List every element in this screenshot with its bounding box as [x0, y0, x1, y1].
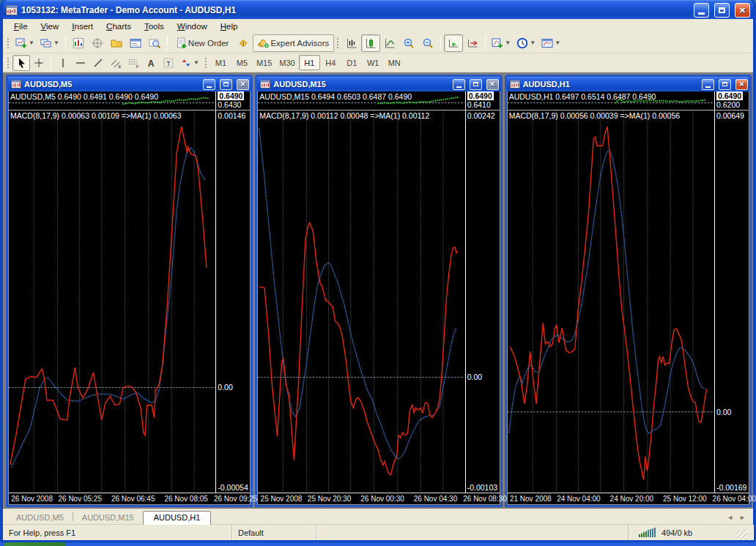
dropdown-arrow-icon: ▼: [530, 40, 536, 46]
bar-chart-button[interactable]: [342, 34, 361, 52]
timeframe-h1-button[interactable]: H1: [299, 55, 320, 70]
close-button[interactable]: ✕: [237, 79, 249, 90]
strategy-tester-button[interactable]: [145, 34, 164, 52]
timeframe-m1-button[interactable]: M1: [210, 55, 231, 70]
menu-tools[interactable]: Tools: [138, 20, 171, 32]
vertical-line-button[interactable]: [54, 55, 72, 71]
indicators-button[interactable]: ▼: [489, 34, 514, 52]
chart-window-titlebar[interactable]: AUDUSD,H1 ✕: [507, 77, 749, 91]
close-button[interactable]: ✕: [486, 79, 499, 90]
window-titlebar[interactable]: 1053132: MetaTrader - Demo Account - AUD…: [3, 0, 753, 19]
expert-advisors-button[interactable]: Expert Advisors: [253, 34, 334, 52]
tab-audusd-m15[interactable]: AUDUSD,M15: [73, 512, 143, 524]
tab-scroll-right-icon[interactable]: ►: [739, 514, 746, 521]
status-connection-pane[interactable]: 494/0 kb: [629, 525, 753, 540]
toolbar-grip[interactable]: [7, 56, 10, 70]
fibonacci-button[interactable]: F: [125, 55, 142, 71]
maximize-button[interactable]: [220, 79, 232, 90]
maximize-button[interactable]: [470, 79, 482, 90]
menu-window[interactable]: Window: [171, 20, 214, 32]
menu-view[interactable]: View: [34, 20, 66, 32]
cursor-button[interactable]: [12, 55, 30, 71]
text-label-button[interactable]: T: [160, 55, 177, 71]
macd-pane[interactable]: MACD(8,17,9) 0.00056 0.00039 =>MA(1) 0.0…: [508, 111, 715, 493]
new-chart-button[interactable]: ▼: [12, 34, 37, 52]
close-button[interactable]: ✕: [735, 79, 748, 90]
maximize-icon: [722, 82, 727, 86]
candlestick-chart-button[interactable]: [361, 34, 380, 52]
zoom-in-button[interactable]: [399, 34, 418, 52]
timeframe-d1-button[interactable]: D1: [341, 55, 363, 70]
zoom-out-button[interactable]: [418, 34, 437, 52]
minimize-button[interactable]: [702, 79, 714, 90]
alerts-button[interactable]: !: [234, 34, 253, 52]
status-help-text: For Help, press F1: [3, 525, 232, 540]
new-order-button[interactable]: New Order: [171, 34, 234, 52]
macd-pane[interactable]: MACD(8,17,9) 0.00063 0.00109 =>MA(1) 0.0…: [9, 111, 216, 493]
maximize-button[interactable]: [714, 3, 730, 18]
time-axis[interactable]: 25 Nov 2008 25 Nov 20:30 26 Nov 00:30 26…: [258, 493, 499, 504]
templates-button[interactable]: ▼: [538, 34, 563, 52]
price-pane[interactable]: AUDUSD,H1 0.6497 0.6514 0.6487 0.6490: [508, 91, 715, 110]
minimize-button[interactable]: [453, 79, 465, 90]
chart-window-title: AUDUSD,H1: [523, 80, 697, 89]
menu-insert[interactable]: Insert: [65, 20, 100, 32]
minimize-button[interactable]: [694, 3, 709, 18]
chart-window-titlebar[interactable]: AUDUSD,M15 ✕: [257, 77, 500, 91]
toolbar-grip[interactable]: [204, 56, 208, 70]
navigator-button[interactable]: [107, 34, 126, 52]
toolbar-grip[interactable]: [7, 37, 10, 50]
status-profile[interactable]: Default: [232, 525, 316, 540]
crosshair-tool-button[interactable]: [88, 34, 107, 52]
menu-file[interactable]: File: [7, 20, 34, 32]
chart-window-titlebar[interactable]: AUDUSD,M5 ✕: [8, 77, 251, 91]
chart-shift-button[interactable]: [463, 34, 482, 52]
macd-line: [259, 222, 458, 475]
horizontal-line-button[interactable]: [72, 55, 89, 71]
maximize-icon: [719, 7, 725, 13]
arrows-button[interactable]: ▼: [177, 55, 202, 71]
timeframe-m30-button[interactable]: M30: [275, 55, 298, 70]
price-pane[interactable]: AUDUSD,M15 0.6494 0.6503 0.6487 0.6490: [258, 91, 465, 110]
timeframe-w1-button[interactable]: W1: [363, 55, 384, 70]
time-axis[interactable]: 21 Nov 2008 24 Nov 04:00 24 Nov 20:00 25…: [508, 493, 749, 504]
market-watch-button[interactable]: [69, 34, 88, 52]
price-pane[interactable]: AUDUSD,M5 0.6490 0.6491 0.6490 0.6490: [9, 91, 216, 110]
time-label: 21 Nov 2008: [510, 495, 552, 503]
time-axis[interactable]: 26 Nov 2008 26 Nov 05:25 26 Nov 06:45 26…: [9, 493, 250, 504]
crosshair-mode-button[interactable]: [30, 55, 48, 71]
tab-scroll-left-icon[interactable]: ◄: [727, 514, 733, 521]
bar-chart-icon: [346, 37, 357, 49]
line-chart-button[interactable]: [380, 34, 399, 52]
timeframe-m15-button[interactable]: M15: [253, 55, 275, 70]
auto-scroll-button[interactable]: [444, 34, 463, 52]
tab-audusd-m5[interactable]: AUDUSD,M5: [7, 512, 73, 524]
macd-pane[interactable]: MACD(8,17,9) 0.00112 0.00048 =>MA(1) 0.0…: [258, 111, 465, 493]
start-button-fragment[interactable]: [4, 542, 66, 546]
toolbar-separator: [51, 56, 51, 70]
minimize-button[interactable]: [203, 79, 215, 90]
equidistant-channel-button[interactable]: E: [107, 55, 125, 71]
crosshair-icon: [92, 37, 103, 49]
menu-help[interactable]: Help: [214, 20, 245, 32]
text-button[interactable]: A: [142, 55, 160, 71]
templates-icon: [541, 37, 553, 49]
resize-grip[interactable]: [737, 530, 747, 540]
close-button[interactable]: ✕: [735, 3, 750, 18]
timeframe-mn-button[interactable]: MN: [384, 55, 405, 70]
profiles-button[interactable]: ▼: [37, 34, 62, 52]
maximize-icon: [473, 82, 478, 86]
menu-charts[interactable]: Charts: [100, 20, 138, 32]
toolbar-grip[interactable]: [336, 37, 340, 50]
periods-button[interactable]: ▼: [514, 34, 538, 52]
terminal-button[interactable]: [126, 34, 145, 52]
tab-audusd-h1[interactable]: AUDUSD,H1: [143, 511, 212, 525]
app-icon: [6, 5, 18, 15]
timeframe-m5-button[interactable]: M5: [231, 55, 253, 70]
timeframe-h4-button[interactable]: H4: [320, 55, 341, 70]
windows-taskbar[interactable]: [0, 542, 756, 546]
crosshair-icon: [33, 57, 45, 69]
periods-clock-icon: [516, 37, 528, 49]
trendline-button[interactable]: [89, 55, 107, 71]
maximize-button[interactable]: [719, 79, 731, 90]
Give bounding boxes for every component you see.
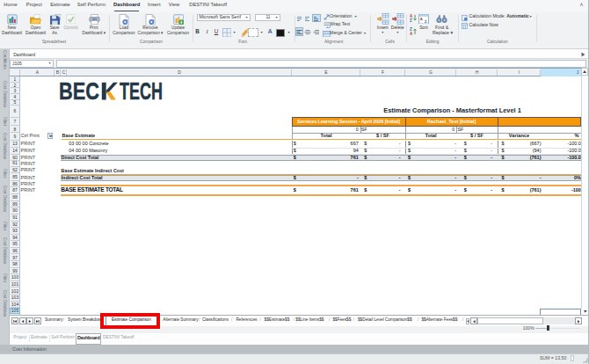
svg-text:TECH: TECH	[120, 82, 163, 100]
svg-text:Z: Z	[410, 18, 412, 22]
svg-text:BEC: BEC	[59, 82, 99, 100]
svg-text:A: A	[420, 17, 423, 21]
svg-text:A: A	[410, 32, 413, 36]
svg-text:Z: Z	[425, 19, 427, 24]
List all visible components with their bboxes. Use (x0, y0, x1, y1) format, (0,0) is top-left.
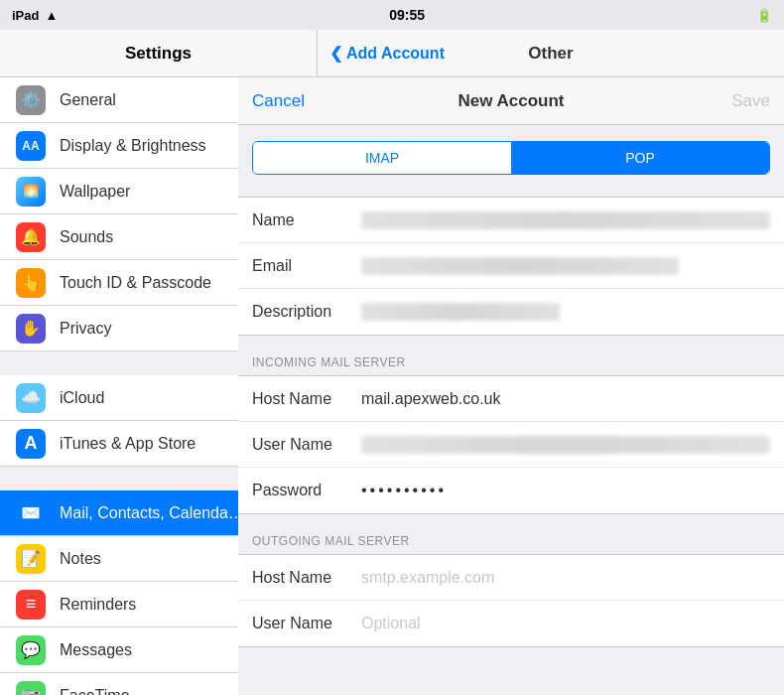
name-label: Name (252, 211, 361, 229)
save-button[interactable]: Save (731, 91, 770, 111)
add-account-back-button[interactable]: ❮ Add Account (329, 44, 445, 63)
incoming-section-label: INCOMING MAIL SERVER (238, 348, 784, 375)
general-icon: ⚙️ (16, 85, 46, 115)
modal-nav-bar: Cancel New Account Save (238, 77, 784, 125)
outgoing-section-label: OUTGOING MAIL SERVER (238, 526, 784, 554)
status-bar: iPad ▲ 09:55 🔋 (0, 0, 784, 30)
sidebar-label-general: General (60, 91, 116, 109)
wallpaper-icon: 🌅 (16, 177, 46, 207)
sidebar-label-display: Display & Brightness (60, 137, 206, 155)
sidebar-label-touchid: Touch ID & Passcode (60, 274, 211, 292)
sidebar-label-icloud: iCloud (60, 389, 104, 407)
sidebar-label-notes: Notes (60, 550, 101, 568)
outgoing-section: OUTGOING MAIL SERVER Host Name User Name (238, 526, 784, 647)
outgoing-user-input[interactable] (361, 605, 770, 642)
settings-title: Settings (125, 44, 192, 64)
outgoing-fields-group: Host Name User Name (238, 554, 784, 647)
name-row: Name (238, 198, 784, 243)
sidebar-label-facetime: FaceTime (60, 687, 130, 696)
imap-segment-button[interactable]: IMAP (253, 142, 511, 174)
name-value-blurred (361, 211, 770, 229)
incoming-pass-label: Password (252, 482, 361, 499)
incoming-pass-input[interactable] (361, 472, 770, 509)
touchid-icon: 👆 (16, 268, 46, 298)
incoming-host-row: Host Name (238, 376, 784, 422)
display-icon: AA (16, 131, 46, 161)
mail-icon: ✉️ (16, 498, 46, 528)
back-chevron-icon: ❮ (329, 44, 342, 63)
appstore-icon: A (16, 429, 46, 459)
incoming-fields-group: Host Name User Name Password (238, 375, 784, 514)
nav-right-title: Other (528, 44, 573, 64)
settings-header: Settings (0, 30, 318, 77)
sidebar-label-privacy: Privacy (60, 320, 111, 338)
email-value-blurred (361, 257, 679, 275)
account-info-group: Name Email Description (238, 197, 784, 336)
incoming-section: INCOMING MAIL SERVER Host Name User Name… (238, 348, 784, 514)
outgoing-host-row: Host Name (238, 555, 784, 601)
outgoing-host-input[interactable] (361, 559, 770, 597)
outgoing-host-label: Host Name (252, 569, 361, 587)
modal-overlay: Cancel New Account Save IMAP POP Name (238, 77, 784, 695)
incoming-user-blurred (361, 436, 770, 454)
reminders-icon: ≡ (16, 590, 46, 620)
messages-icon: 💬 (16, 635, 46, 665)
battery-area: 🔋 (756, 8, 772, 23)
sounds-icon: 🔔 (16, 222, 46, 252)
email-row: Email (238, 243, 784, 289)
sidebar-label-mail: Mail, Contacts, Calenda… (60, 504, 244, 522)
outgoing-user-label: User Name (252, 615, 361, 632)
wifi-icon: ▲ (45, 8, 58, 23)
incoming-host-label: Host Name (252, 390, 361, 408)
new-account-modal: Cancel New Account Save IMAP POP Name (238, 77, 784, 695)
description-row: Description (238, 289, 784, 335)
sidebar-label-appstore: iTunes & App Store (60, 435, 196, 453)
status-left: iPad ▲ (12, 8, 58, 23)
description-value-blurred (361, 303, 560, 321)
nav-header: ❮ Add Account Other (318, 30, 784, 77)
incoming-pass-row: Password (238, 468, 784, 513)
pop-label: POP (625, 150, 655, 166)
imap-label: IMAP (365, 150, 399, 166)
sidebar-label-sounds: Sounds (60, 228, 113, 246)
sidebar-label-messages: Messages (60, 641, 132, 659)
sidebar-label-reminders: Reminders (60, 596, 136, 614)
cancel-button[interactable]: Cancel (252, 91, 305, 111)
pop-segment-button[interactable]: POP (511, 142, 769, 174)
carrier-label: iPad (12, 8, 39, 23)
notes-icon: 📝 (16, 544, 46, 574)
back-label: Add Account (346, 45, 445, 63)
time-display: 09:55 (389, 7, 425, 23)
email-label: Email (252, 257, 361, 275)
icloud-icon: ☁️ (16, 383, 46, 413)
modal-title: New Account (457, 91, 564, 111)
facetime-icon: 📷 (16, 681, 46, 696)
privacy-icon: ✋ (16, 314, 46, 344)
account-type-segment[interactable]: IMAP POP (252, 141, 770, 175)
description-label: Description (252, 303, 361, 321)
sidebar-label-wallpaper: Wallpaper (60, 183, 130, 201)
outgoing-user-row: User Name (238, 601, 784, 646)
segment-wrap: IMAP POP (238, 125, 784, 185)
incoming-user-label: User Name (252, 436, 361, 454)
incoming-user-row: User Name (238, 422, 784, 468)
incoming-host-input[interactable] (361, 380, 770, 418)
account-info-section: Name Email Description (238, 197, 784, 336)
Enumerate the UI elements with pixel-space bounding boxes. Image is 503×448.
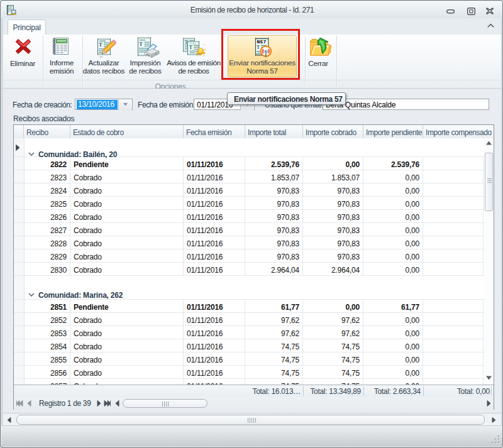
svg-text:T: T: [99, 41, 102, 48]
svg-text:T: T: [139, 41, 143, 47]
svg-text:T: T: [189, 44, 193, 50]
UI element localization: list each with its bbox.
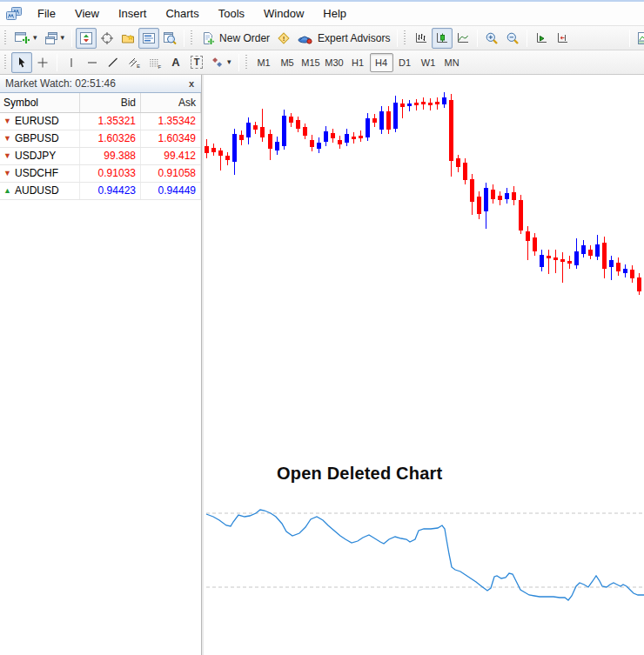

• WHAT IS NEEDED:
Please reproduce nothing but the lines from the one containing "Enumerate the UI" through the closing line of the listing, retyped word for word, pictures excluded.

• RESULT OF THE TASK:
Enumerate the UI elements with pixel-space bounding boxes. Image is 503×448.
svg-text:T: T: [99, 41, 102, 48]
svg-text:T: T: [139, 41, 143, 47]
svg-text:T: T: [189, 44, 193, 50]
UI element localization: list each with its bbox.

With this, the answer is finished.